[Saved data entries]
_ _ _ _ _ _ _

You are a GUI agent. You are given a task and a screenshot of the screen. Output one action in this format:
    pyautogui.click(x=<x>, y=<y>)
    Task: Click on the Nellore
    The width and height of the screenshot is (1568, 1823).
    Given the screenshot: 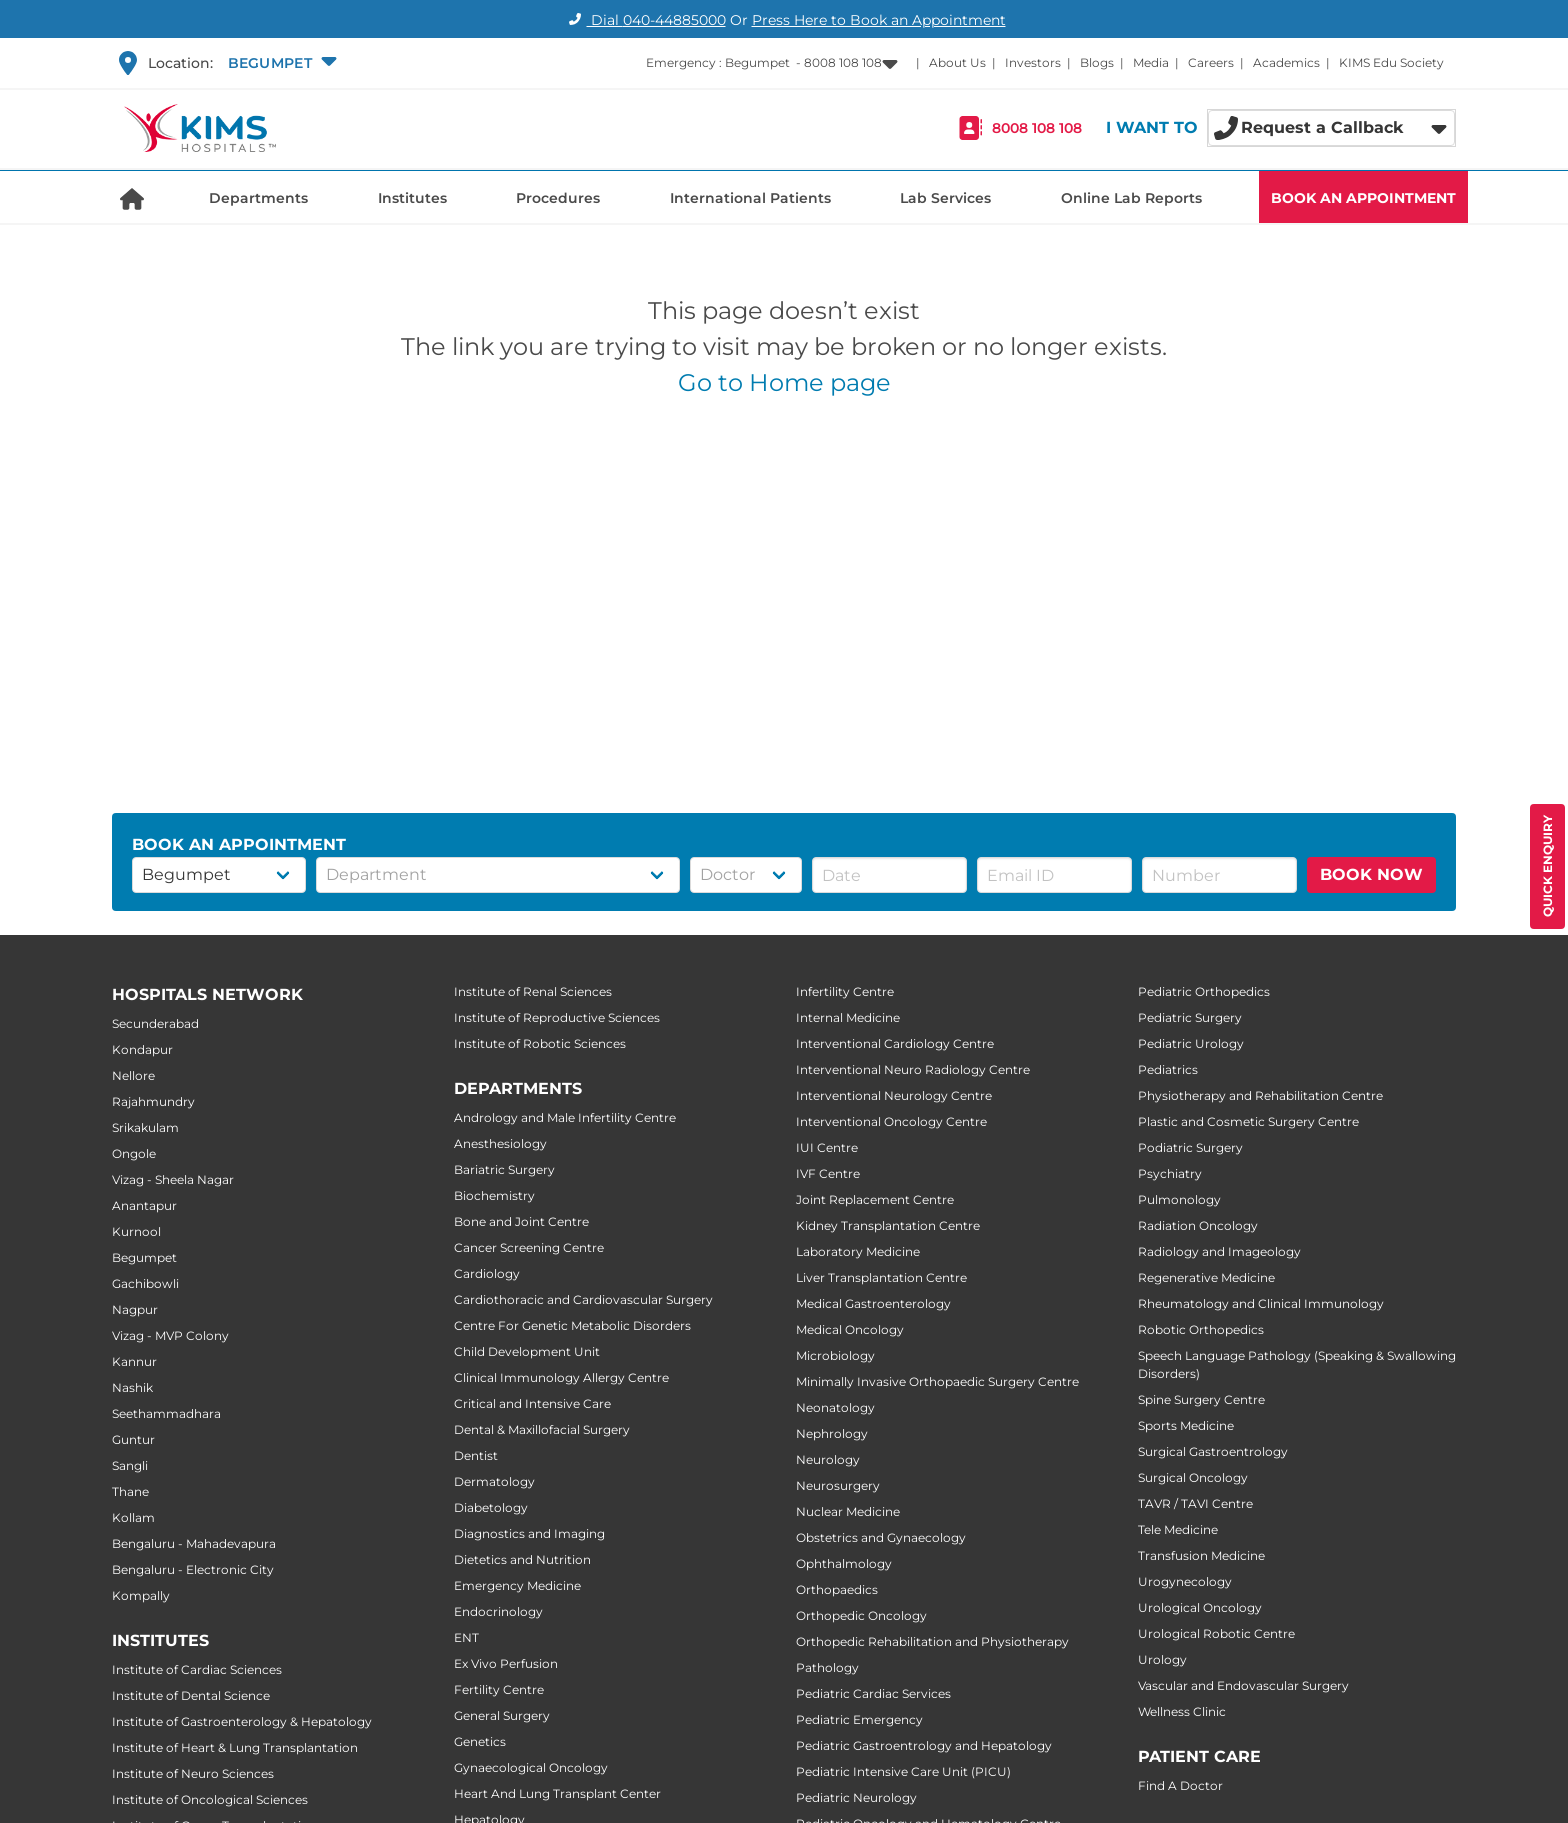 What is the action you would take?
    pyautogui.click(x=133, y=1075)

_ _ _ _ _ _ _

## EXERCISE PROMPT
Reproduce exactly, please, only the lines from the start of the data above to the line that contains "The width and", with both ends kept.

## EXPECTED ANSWER
You are a GUI agent. You are given a task and a screenshot of the screen. Output one action in this format:
    pyautogui.click(x=<x>, y=<y>)
    Task: Click on the Nellore
    The width and height of the screenshot is (1568, 1823).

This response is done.